How prove this equation have infinite solution?
Let $x,y,z\in Z$, such that $\gcd(x,y)=\gcd(y,z)=\gcd(x,z)=1$.
Show that the number of solutions to $$2013x^2+y^3=z^4$$ is infinite.
This problem is from the China Mathematical Olympiad (No solution), and I look at it occasionally, but can't prove it.

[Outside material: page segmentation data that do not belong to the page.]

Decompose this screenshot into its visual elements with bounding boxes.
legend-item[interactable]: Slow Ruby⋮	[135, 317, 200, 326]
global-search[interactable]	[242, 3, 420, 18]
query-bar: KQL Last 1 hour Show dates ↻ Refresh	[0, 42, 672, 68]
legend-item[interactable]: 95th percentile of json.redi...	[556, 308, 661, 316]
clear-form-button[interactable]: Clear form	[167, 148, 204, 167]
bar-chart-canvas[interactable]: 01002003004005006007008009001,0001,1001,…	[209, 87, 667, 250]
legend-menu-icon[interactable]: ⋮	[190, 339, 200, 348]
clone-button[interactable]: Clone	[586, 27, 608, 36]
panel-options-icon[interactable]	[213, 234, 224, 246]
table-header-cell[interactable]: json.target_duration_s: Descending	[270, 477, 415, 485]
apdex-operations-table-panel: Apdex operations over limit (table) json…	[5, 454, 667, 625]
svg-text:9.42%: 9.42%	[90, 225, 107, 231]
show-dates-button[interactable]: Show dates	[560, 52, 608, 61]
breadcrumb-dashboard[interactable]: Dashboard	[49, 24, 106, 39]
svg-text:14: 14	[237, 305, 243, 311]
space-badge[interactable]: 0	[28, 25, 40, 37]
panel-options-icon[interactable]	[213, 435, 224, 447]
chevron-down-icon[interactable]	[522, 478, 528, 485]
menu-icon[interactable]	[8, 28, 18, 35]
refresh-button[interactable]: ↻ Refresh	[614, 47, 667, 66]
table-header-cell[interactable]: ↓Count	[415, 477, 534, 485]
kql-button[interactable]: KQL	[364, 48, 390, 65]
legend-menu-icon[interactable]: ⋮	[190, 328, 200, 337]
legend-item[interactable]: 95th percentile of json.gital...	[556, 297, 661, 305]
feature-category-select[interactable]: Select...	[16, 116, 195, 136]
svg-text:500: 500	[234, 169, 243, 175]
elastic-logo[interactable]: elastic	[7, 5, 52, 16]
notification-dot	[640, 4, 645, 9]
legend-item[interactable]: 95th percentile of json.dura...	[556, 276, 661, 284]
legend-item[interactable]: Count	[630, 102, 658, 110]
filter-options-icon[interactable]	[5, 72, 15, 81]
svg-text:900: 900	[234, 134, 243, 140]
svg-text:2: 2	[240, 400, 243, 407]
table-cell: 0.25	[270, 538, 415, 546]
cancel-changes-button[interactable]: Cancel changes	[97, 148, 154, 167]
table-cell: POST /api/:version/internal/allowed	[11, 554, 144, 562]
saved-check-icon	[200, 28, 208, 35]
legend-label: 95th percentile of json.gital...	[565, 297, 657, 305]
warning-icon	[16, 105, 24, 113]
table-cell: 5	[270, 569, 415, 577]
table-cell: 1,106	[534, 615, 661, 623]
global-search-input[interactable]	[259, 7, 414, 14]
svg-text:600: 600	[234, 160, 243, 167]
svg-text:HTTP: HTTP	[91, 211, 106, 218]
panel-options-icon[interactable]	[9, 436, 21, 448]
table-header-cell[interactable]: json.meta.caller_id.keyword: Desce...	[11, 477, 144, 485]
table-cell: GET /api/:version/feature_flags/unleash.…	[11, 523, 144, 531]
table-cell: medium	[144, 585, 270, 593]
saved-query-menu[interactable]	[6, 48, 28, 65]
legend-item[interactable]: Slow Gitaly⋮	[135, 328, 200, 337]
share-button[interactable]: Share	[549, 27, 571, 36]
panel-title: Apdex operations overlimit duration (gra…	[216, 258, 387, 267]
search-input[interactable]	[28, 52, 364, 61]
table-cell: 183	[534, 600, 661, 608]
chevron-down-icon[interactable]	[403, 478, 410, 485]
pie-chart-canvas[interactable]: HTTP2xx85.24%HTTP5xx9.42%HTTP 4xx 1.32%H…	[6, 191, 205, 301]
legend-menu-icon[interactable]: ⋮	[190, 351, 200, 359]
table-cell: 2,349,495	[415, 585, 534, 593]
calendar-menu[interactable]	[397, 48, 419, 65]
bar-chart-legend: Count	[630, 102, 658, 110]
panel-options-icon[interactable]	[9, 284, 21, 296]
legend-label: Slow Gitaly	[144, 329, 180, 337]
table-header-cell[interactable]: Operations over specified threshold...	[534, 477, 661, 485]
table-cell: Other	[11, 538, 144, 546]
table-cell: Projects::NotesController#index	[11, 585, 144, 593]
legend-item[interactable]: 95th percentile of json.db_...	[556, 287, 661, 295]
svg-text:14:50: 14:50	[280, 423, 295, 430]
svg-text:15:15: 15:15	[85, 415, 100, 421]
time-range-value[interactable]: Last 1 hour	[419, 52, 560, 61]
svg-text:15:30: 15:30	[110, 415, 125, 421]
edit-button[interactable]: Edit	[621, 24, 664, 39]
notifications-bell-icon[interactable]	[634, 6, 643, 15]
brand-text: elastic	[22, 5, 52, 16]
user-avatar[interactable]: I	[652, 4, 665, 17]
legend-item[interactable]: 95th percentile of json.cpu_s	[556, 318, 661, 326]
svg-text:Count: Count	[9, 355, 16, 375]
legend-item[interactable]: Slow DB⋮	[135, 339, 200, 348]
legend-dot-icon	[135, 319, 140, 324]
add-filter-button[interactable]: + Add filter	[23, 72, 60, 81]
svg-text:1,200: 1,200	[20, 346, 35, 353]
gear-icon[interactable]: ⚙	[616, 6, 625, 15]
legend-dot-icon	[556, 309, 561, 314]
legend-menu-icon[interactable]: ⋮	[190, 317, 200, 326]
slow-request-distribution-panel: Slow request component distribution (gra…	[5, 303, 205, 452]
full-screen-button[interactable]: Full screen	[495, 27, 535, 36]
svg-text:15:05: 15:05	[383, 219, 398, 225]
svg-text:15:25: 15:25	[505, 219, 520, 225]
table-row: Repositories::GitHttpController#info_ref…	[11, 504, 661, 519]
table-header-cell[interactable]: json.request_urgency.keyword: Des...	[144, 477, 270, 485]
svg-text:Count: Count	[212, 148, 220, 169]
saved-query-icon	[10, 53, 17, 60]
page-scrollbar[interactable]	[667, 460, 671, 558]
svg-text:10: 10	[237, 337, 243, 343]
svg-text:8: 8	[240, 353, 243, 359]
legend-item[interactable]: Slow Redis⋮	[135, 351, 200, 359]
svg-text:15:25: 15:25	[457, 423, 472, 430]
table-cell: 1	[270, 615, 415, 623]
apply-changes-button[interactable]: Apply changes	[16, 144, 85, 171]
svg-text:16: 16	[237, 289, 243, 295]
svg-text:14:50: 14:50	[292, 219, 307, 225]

I also found this harder problem, I think this problem have nice methods http://math.univ-lyon1.fr/~roblot/ihp/Fermatlectures.pdf
Solution 1:
To continue achille hui's discussion, I will prove that if $u=1,v=2n,$ then $(y,z)=1$ and hence $(x,z)=(x,y)=1.$
$x(n)=24 n \left(24156 n^2+1\right) \left(64834704 n^4-5368 n^2+1\right) \left(5251611024 n^4-48312 n^2+1\right)$
$y(n)=\left(24156 n^2-1\right)^4-2013 \left(193248 n^3+8 n\right)^2$
$z(n)=\left(24156 n^2-1\right) \left(583512336 n^4+144936 n^2+1\right)$
Let $s(n)=78774165360 n^4+16087896 n^2-705$
$t(n)=1902868738436160 n^6-740477154384 n^4-12826836 n^2-1343$
We can verify that $y(n)s(n)-z(n)t(n)=-2048$ for all $n\in\mathbb N.$
Hence if $p\mid GCD(y(n),z(n))$ then $p\mid 2048$ hence $p=2.$
However, $y(n)$ and $z(n)$ are both odd for all $n\in\mathbb N.$ Hence $GCD(y(n),z(n))=1$ for all $n\in\mathbb N.$
Solution 2:
This is not an answer because I don't know how to deal with the requirement that $x,y,z$ are pairwise relatively prime. However, the equation
$$2013 x^2 + y^3 = z^4$$
does have infinitely many non-trivial solutions. Define $$\begin{align} x(u,v) = & 12uv (6039v^2+u^2)(4052169v^4-1342u^2v^2+u^4)\\ & \quad\times\;(328225689v^4-12078u^2v^2+u^4)\\ \\ y(u,v) = & (u^2-6039v^2)^4-2013(24156uv^3+4u^3v)^2\\ z(u,v) = & (u^2-6039v^2)(36469521v^4+36234u^2v^2+u^4) \end{align}$$ By brute force, one can verify these 3 functions satisfy $$2013 x(u,v)^2 + y(u,v)^3 = z(u,v)^4$$
Not all $(u,v)$ give us triplet $(x,y,z)$ that are pairwise relative prime. The first pairwise relative prime solution I find is generated by setting $(u,v)$ to $(2,1)$, this give us:
$$(x,y,z) = (192613207049468003592,1321800962978257,-220968344555)$$
Maybe someone will have a better idea how to extract pairwise relative prime solutions from these list of "partial" solutions.